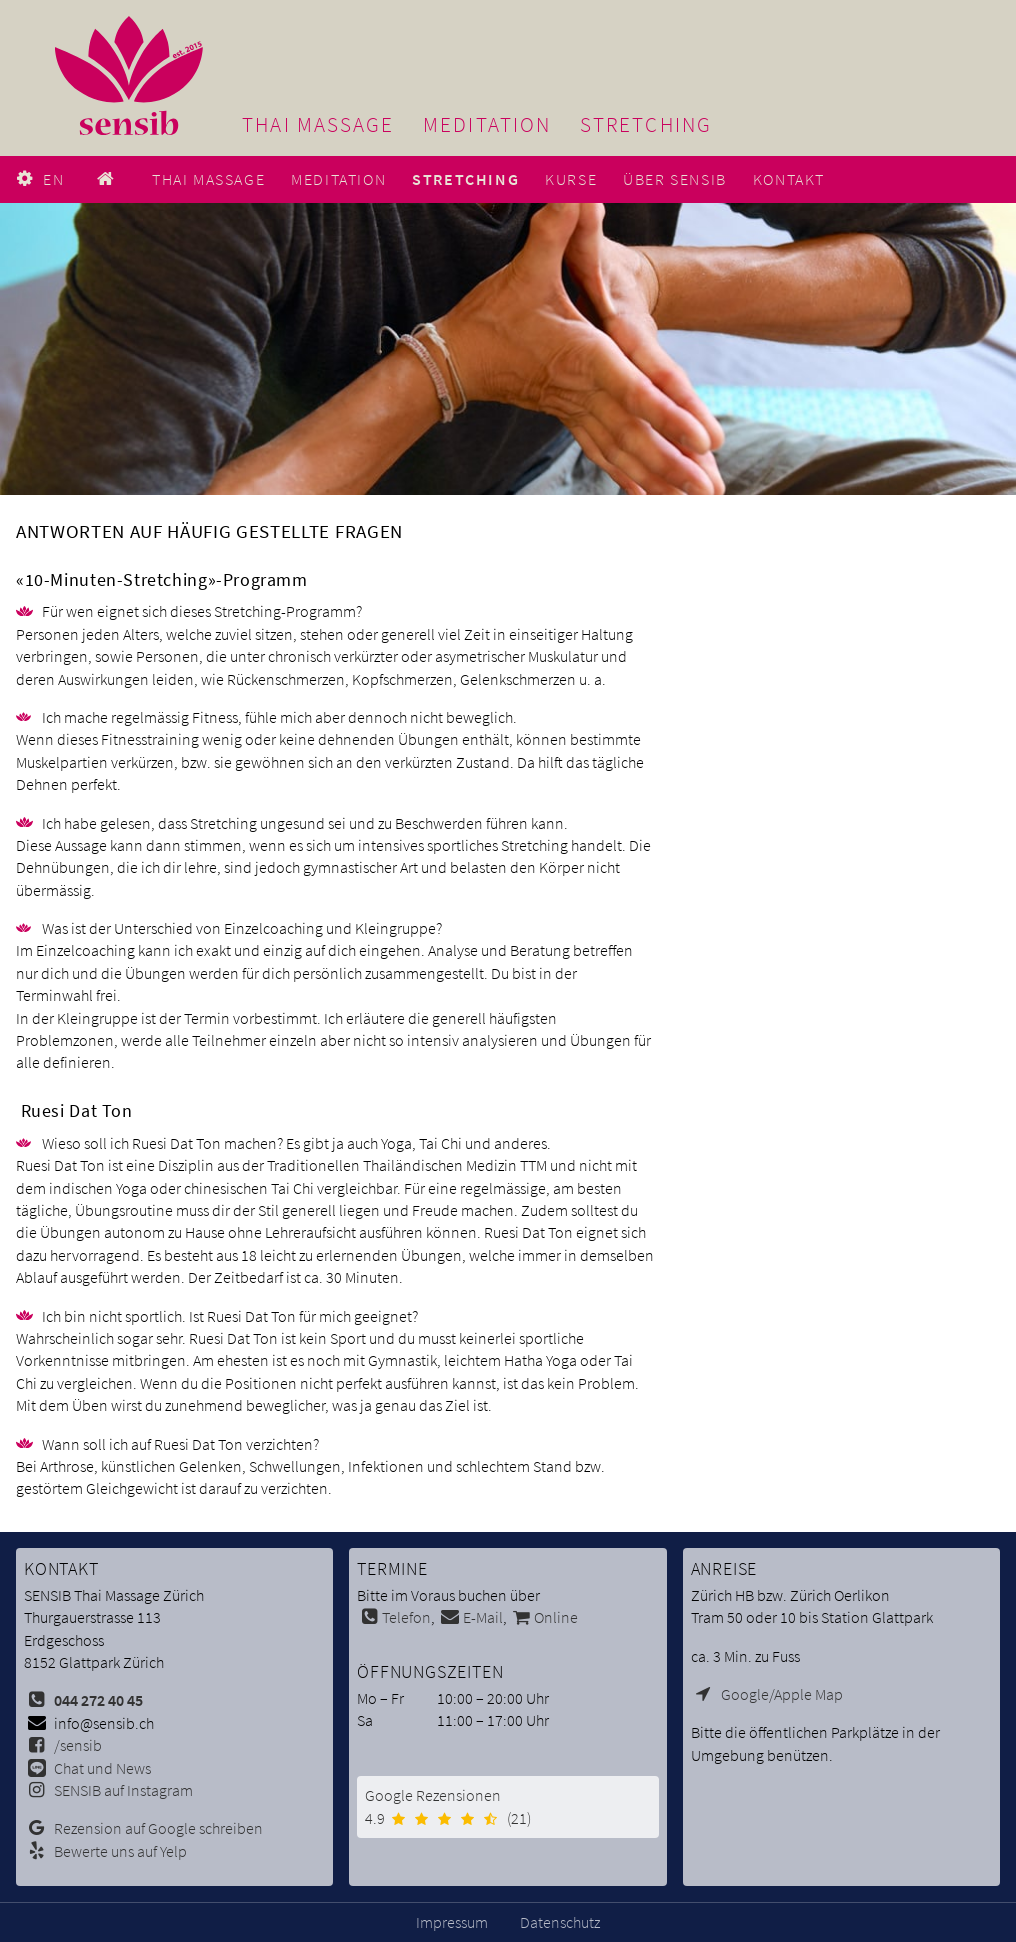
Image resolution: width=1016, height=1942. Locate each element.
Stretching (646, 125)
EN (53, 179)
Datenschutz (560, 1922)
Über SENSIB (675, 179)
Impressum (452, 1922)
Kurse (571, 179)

**Task item:** Give back all of the entries verbatim, but without pictures.

**Task answer:**
Image resolution: width=1016, height=1942. Locate each element.
Stretching (646, 125)
EN (53, 179)
Datenschutz (560, 1922)
Über SENSIB (675, 179)
Impressum (452, 1922)
Kurse (571, 179)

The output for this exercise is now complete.